*** Opening Records for this exercise ***
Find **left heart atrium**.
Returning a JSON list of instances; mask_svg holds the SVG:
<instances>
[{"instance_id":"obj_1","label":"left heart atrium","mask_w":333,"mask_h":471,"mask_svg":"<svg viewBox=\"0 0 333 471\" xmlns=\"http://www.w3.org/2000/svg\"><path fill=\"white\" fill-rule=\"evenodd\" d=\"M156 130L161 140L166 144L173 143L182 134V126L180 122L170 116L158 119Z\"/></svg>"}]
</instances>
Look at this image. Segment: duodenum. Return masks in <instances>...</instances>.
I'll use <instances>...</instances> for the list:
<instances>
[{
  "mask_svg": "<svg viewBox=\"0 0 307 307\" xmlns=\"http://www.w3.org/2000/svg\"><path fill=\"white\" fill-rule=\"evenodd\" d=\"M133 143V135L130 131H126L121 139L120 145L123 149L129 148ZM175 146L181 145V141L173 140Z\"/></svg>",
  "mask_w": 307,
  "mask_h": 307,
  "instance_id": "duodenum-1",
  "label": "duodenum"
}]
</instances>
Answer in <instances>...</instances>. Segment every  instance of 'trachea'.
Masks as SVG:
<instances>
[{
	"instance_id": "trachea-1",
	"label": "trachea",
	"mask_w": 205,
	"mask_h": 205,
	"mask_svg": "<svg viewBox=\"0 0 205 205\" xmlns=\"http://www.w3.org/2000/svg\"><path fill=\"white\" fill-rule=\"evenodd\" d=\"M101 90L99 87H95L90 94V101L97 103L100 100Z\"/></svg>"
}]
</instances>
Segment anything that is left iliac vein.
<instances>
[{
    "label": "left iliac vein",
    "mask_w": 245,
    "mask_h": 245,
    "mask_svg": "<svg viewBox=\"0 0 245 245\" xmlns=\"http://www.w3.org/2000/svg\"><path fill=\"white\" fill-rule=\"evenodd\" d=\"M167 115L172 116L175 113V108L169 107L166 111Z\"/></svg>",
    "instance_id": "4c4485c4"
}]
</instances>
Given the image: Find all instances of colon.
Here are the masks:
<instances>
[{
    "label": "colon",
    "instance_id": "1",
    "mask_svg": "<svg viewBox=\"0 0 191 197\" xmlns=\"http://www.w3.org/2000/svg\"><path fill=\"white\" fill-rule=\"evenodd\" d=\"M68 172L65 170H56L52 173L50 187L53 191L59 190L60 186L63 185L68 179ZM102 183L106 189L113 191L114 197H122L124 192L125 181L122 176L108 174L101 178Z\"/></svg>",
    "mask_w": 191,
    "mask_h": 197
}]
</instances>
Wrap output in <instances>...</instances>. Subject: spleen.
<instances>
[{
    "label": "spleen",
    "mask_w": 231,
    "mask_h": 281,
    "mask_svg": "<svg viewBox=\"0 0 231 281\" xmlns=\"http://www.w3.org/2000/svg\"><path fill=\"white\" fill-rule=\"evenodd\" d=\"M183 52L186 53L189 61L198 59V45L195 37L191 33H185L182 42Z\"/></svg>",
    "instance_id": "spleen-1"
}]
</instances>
*** Closing Records for this exercise ***
If a line above holds the word "rule", count it; then say how many such lines there are and nothing else.

**Result of this task**
6